Lake Sainte-Anne (Lac Sainte-Anne) is a lake and reservoir on the Toulnustouc River in the territory of Côte-Nord, Quebec, Canada.
The original dam was built in 1950 to regulate the river flow as part of the Manicouagan River hydroelectric power complex.
A new dam was completed in 2005 that enlarged the reservoir and supported the new Toulnustouc generating station.

==First dam==

The Lac-Sainte-Anne Reservoir was created when the Sainte-Anne Dam (Barrage Sainte-Anne) at was filled in 1957.
Its purpose was to regulate the flow of water in the Toulnustouc River that powers the downstream Manic-2, Manic-1 and older McCormick hydroelectric plants.
It covered an area of 213 km2.
Manic-1 and Manic-2 are owned by Hydro-Québec and McCormick by the Manicouagan Hydroelectric Company.
The Manic 2 generating station was built near Baie-Comeau where the Manicouagan River meets the Saint Lawrence River.

Before the new dam was built, Lake Sainte-Anne reached its maximum level of 301.75 m in spring, and remained this size during summer.
It then shrank down to a minimum level of 275.84 m by the start of May.
There is also a dyke in the southeast of the lake.
This was repaired to reduce leakage as part of the new dam project.

==Second dam==

A new dam and dyke were built for the Toulnustouc hydroelectric project to enlarge the existing Lac-Sainte-Anne reservoir.
The old dam was above PK80 on the river, while the new dam was between PK65 and PK70.
The new dam is 76 m high, with an effective height of 72.3 m and length of 570 m.
The reservoir now has storage capacity of 2,798,000,000 m3.
The reservoir area is now 23400 ha, and the watershed area is 7863 km2.

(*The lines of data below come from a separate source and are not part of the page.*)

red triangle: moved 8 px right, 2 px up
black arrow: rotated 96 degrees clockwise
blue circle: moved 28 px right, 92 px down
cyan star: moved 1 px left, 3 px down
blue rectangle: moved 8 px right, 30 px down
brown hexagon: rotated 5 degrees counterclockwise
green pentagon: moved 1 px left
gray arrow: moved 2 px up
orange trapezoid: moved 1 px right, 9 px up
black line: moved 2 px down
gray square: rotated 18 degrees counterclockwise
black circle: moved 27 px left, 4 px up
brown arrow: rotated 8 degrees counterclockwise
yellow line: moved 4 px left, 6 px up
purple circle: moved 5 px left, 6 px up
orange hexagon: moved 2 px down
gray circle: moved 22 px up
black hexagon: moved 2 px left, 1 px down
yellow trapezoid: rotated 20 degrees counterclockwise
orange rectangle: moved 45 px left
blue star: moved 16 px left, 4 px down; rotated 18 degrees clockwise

The new dam and dyke are about 14 km downstream of the former Lac-Sainte-Anne dam.
The south dyke is in a valley about 500 m south of the main dam, and contains the reservoir in that area.
A tunnel was built from the end of the south dyke to carry water to the hydroelectric plant, which is just below PK55 on the river.
The old dam was destroyed after the new dam was closed.

==Impact of second dam==

With the new dam the maximum level remained unchanged at 301.75 m but the minimum was raised to 290 m.
The new part of Lake Sainte Anne began to fill on 10 February 2005, and in five days the level had risen by 57 m and the new section was in equilibrium with the existing lake at a surface elevation of 289 m above sea level.
After that filling continued more slowly, on average by 1–2 cm per day.
By the start of summer 2005 the lake had risen to its maximum operating level of 301.74 m above sea level, the same as the existing lake.
The lake has expanded by about 18 km2 to rather more than 230 km2.

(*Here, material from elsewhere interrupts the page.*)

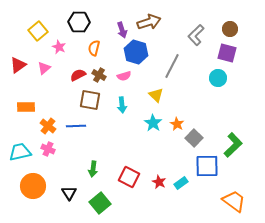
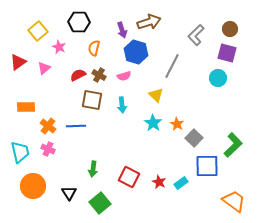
red triangle: moved 3 px up
brown square: moved 2 px right
cyan trapezoid: rotated 90 degrees clockwise
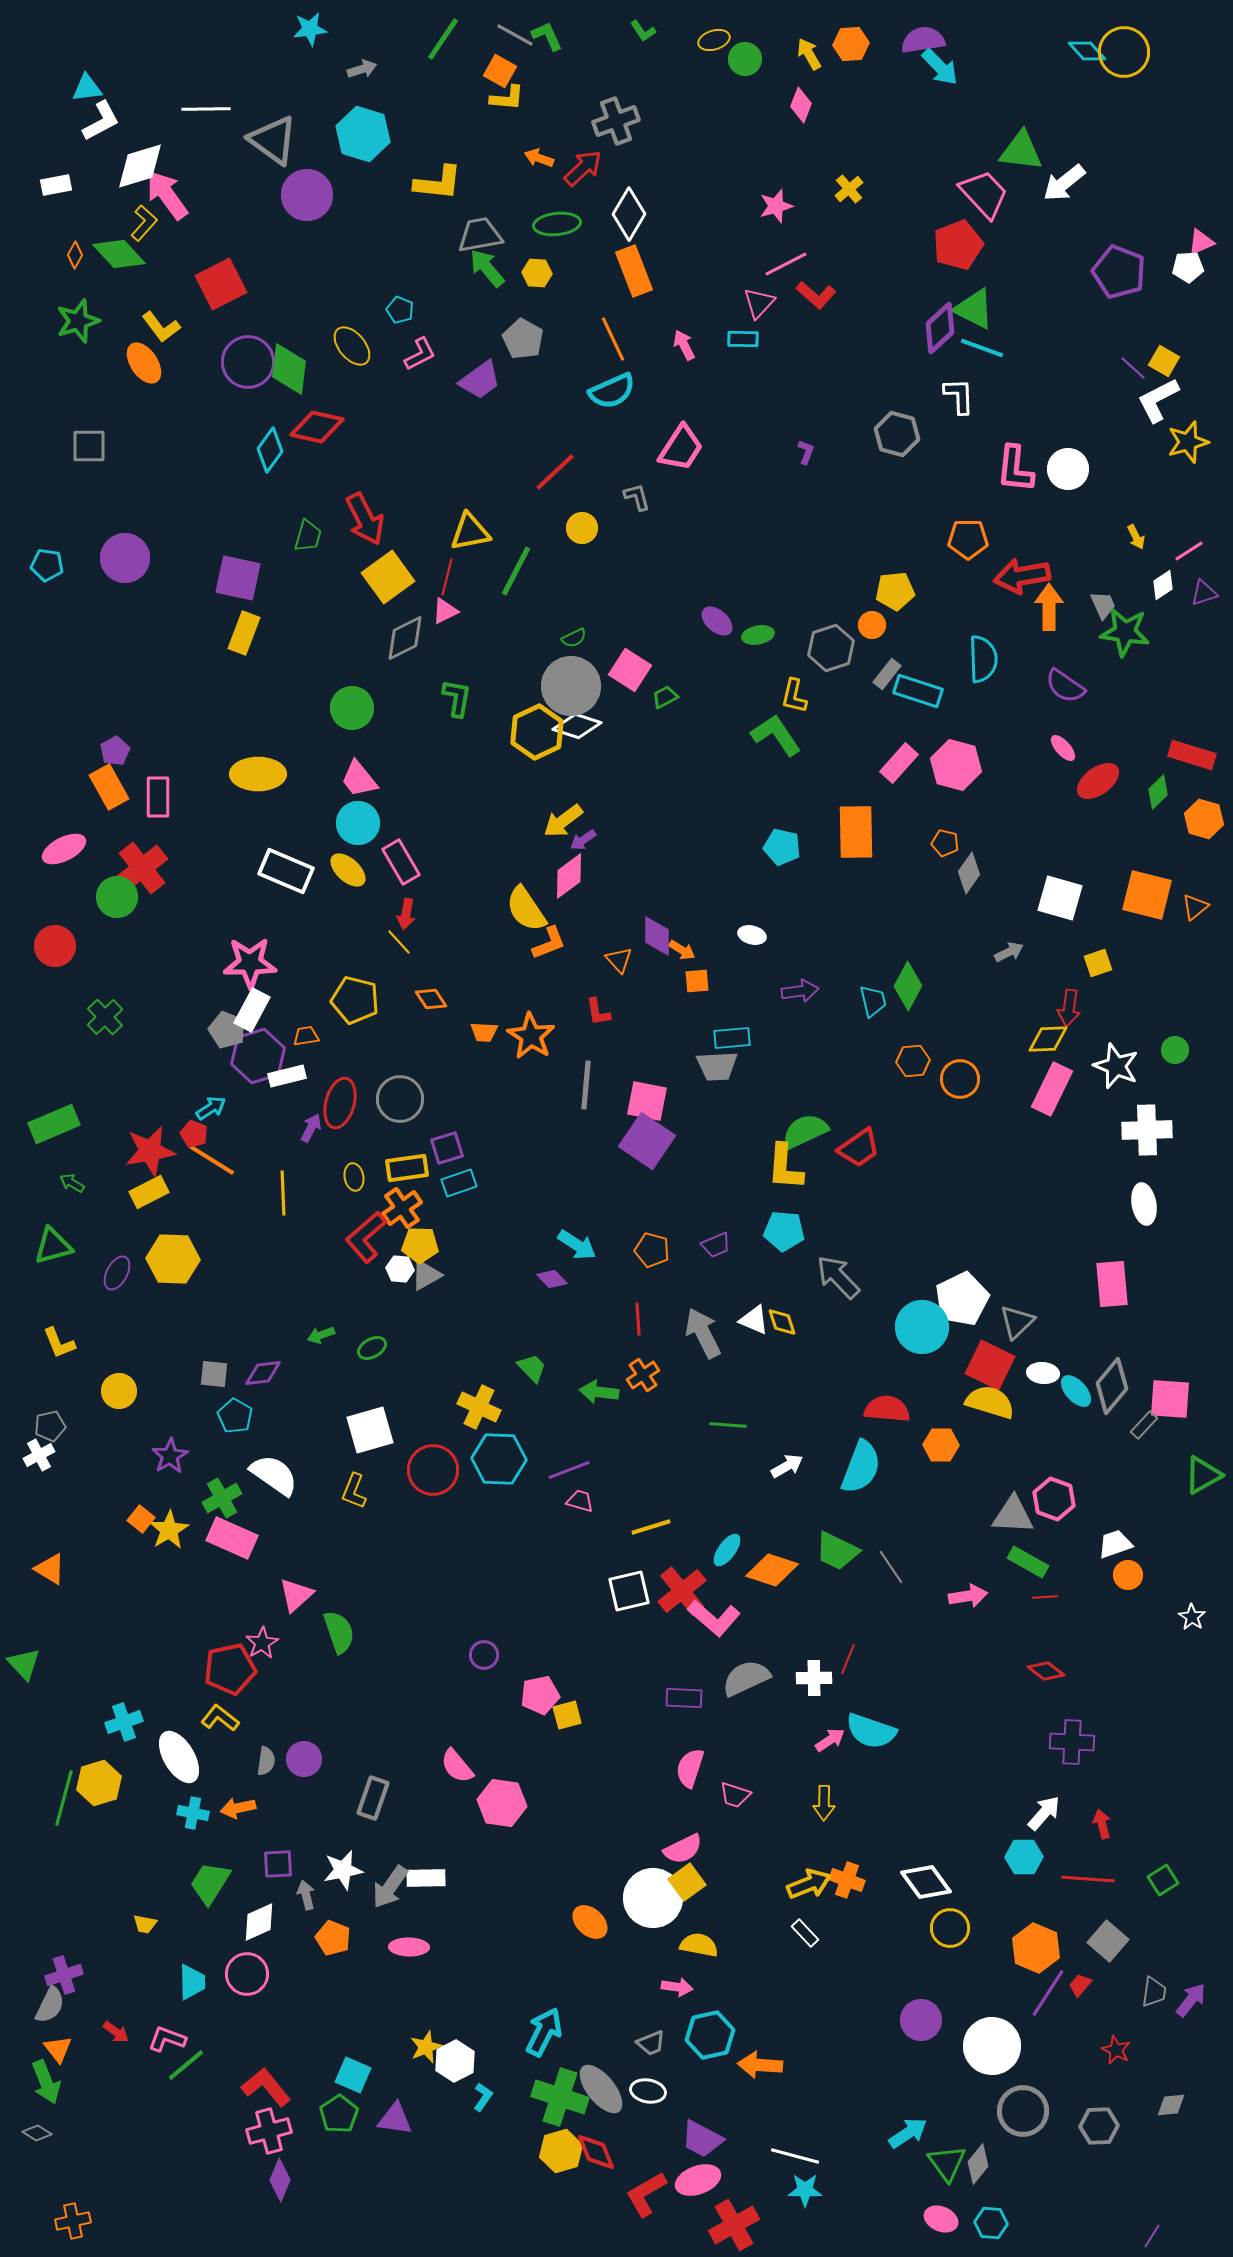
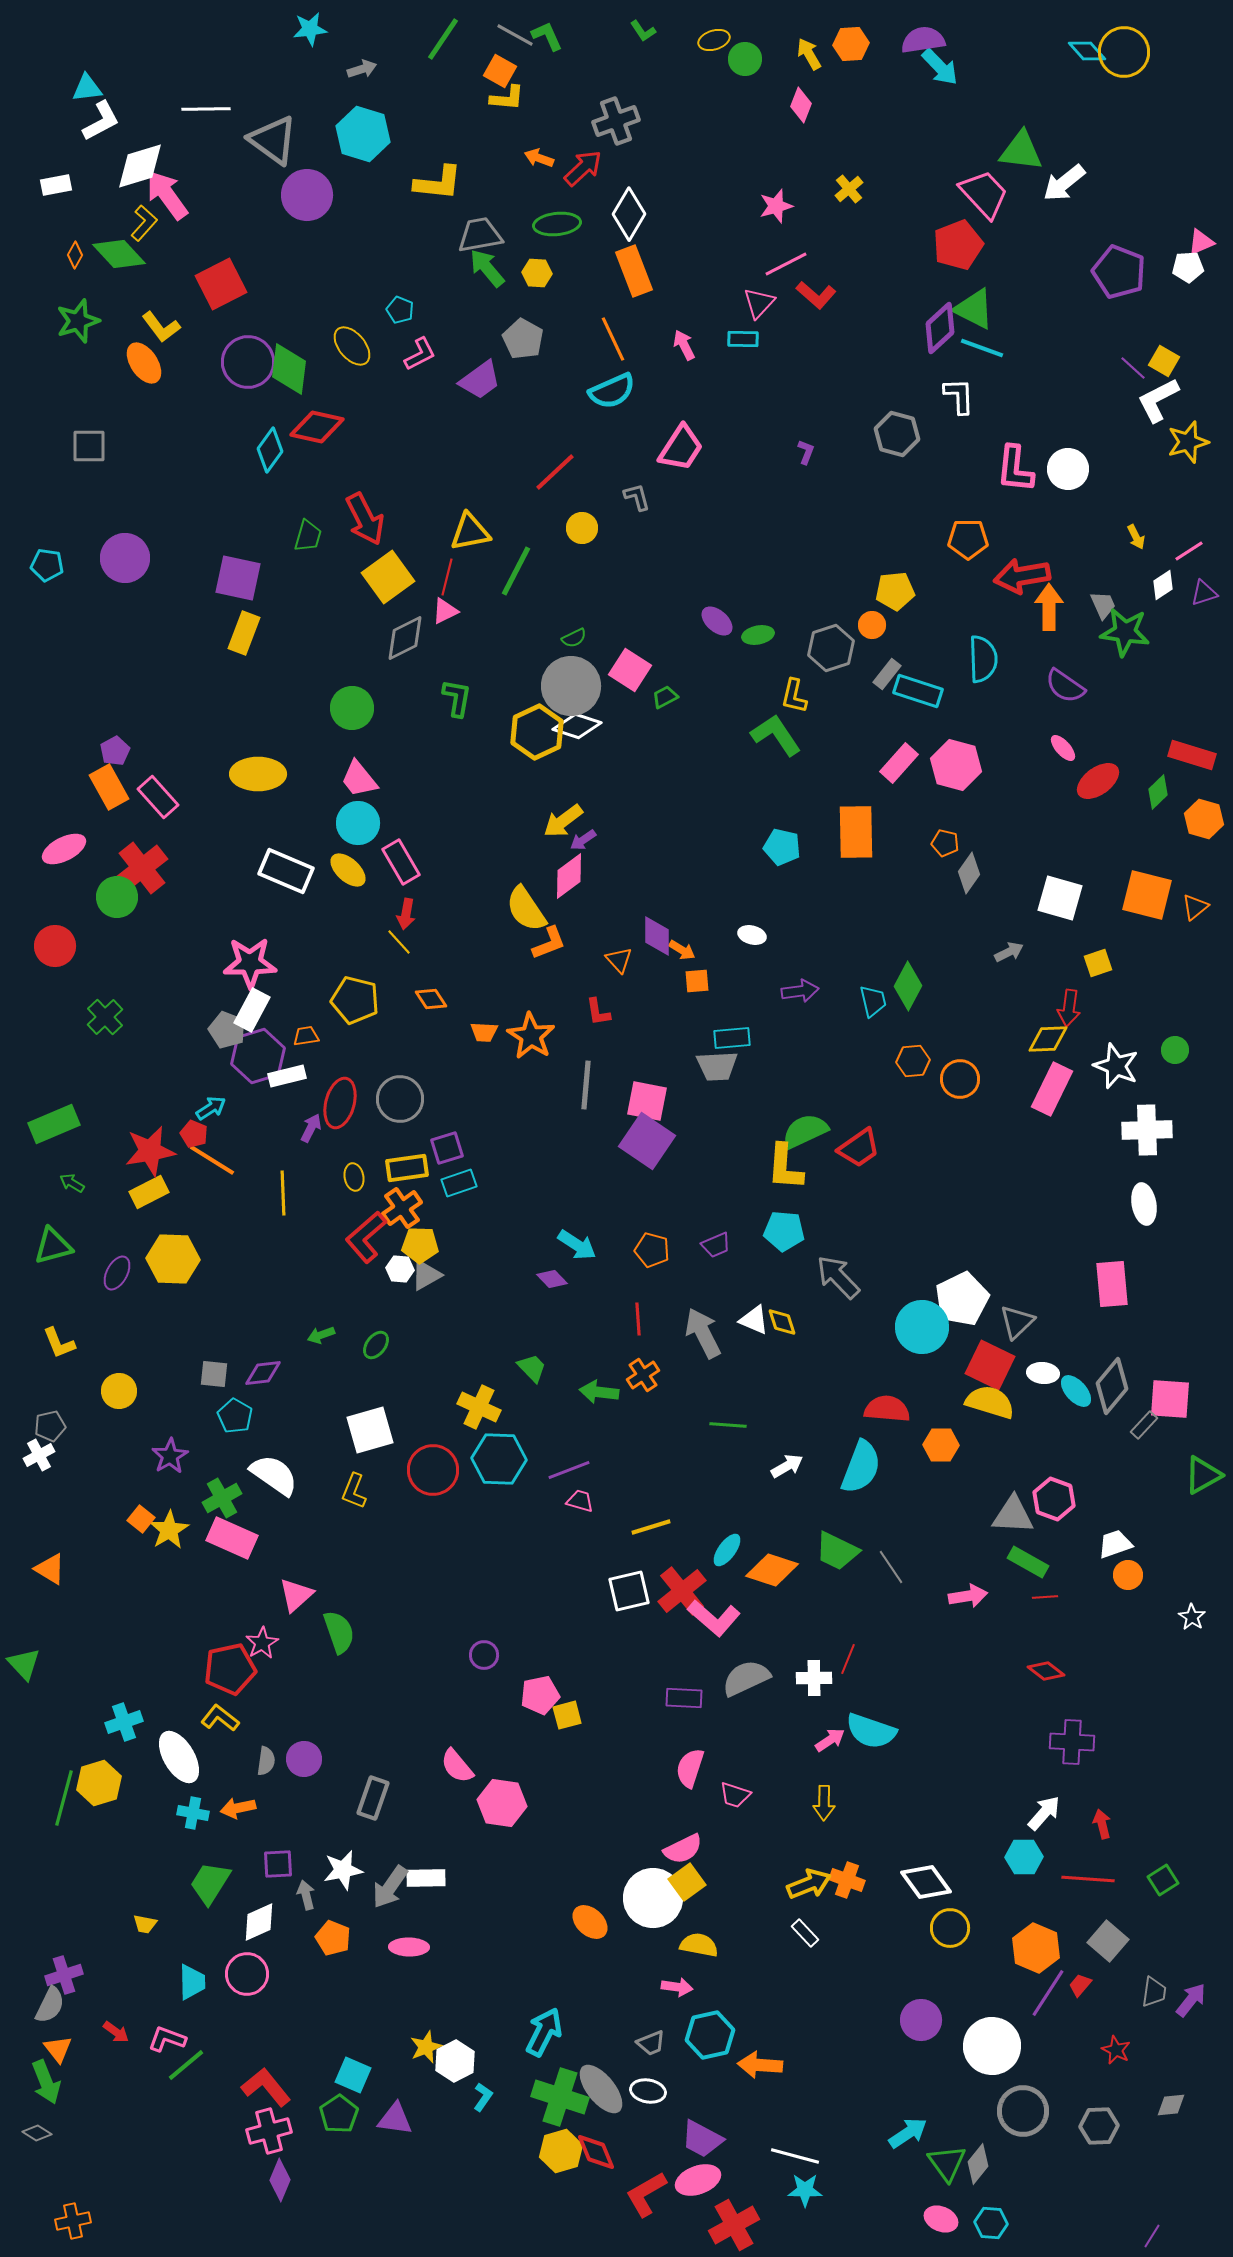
pink rectangle at (158, 797): rotated 42 degrees counterclockwise
green ellipse at (372, 1348): moved 4 px right, 3 px up; rotated 24 degrees counterclockwise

The flooding only affected the wintering area of one moose, which moved to a new location.
Smaller mammals such as hare, porcupine, squirrel, marten, otter and beaver moved about normally to avoid the rising water and found refuge in the forest around the edge of the reservoir.
Predators such as wolf, fox and lynx patrolled the waterline in search of prey.
The overall impact on wildlife seems to have been minor.

Flow between the dam and spillway was cut off for five days, then resumed at a reduced rate of 3 m3/s in this section.
Observations in the summer of 2005 showed there had been no significant impact on fish densities in the reduced flow area.
In the new part of the lake there is a deficit of oxygen at deeper levels and there is higher phosphorus content at al levels.
These phenomena are due to decomposition of vegetation that had not been cleared before flooding, and were not expected to last more than a few years.
Measures in the summer of 2005 showed that fish were quickly populating the new part of the lake.
Fish samples were made in 2005, 2007 and 2009, with notes of the length, weight, possible abnormalities and parasites, particularly brook trout.
The results showed that the numbers and size of the fish in the river and the reservoir had not been affected, and if anything the fish were larger.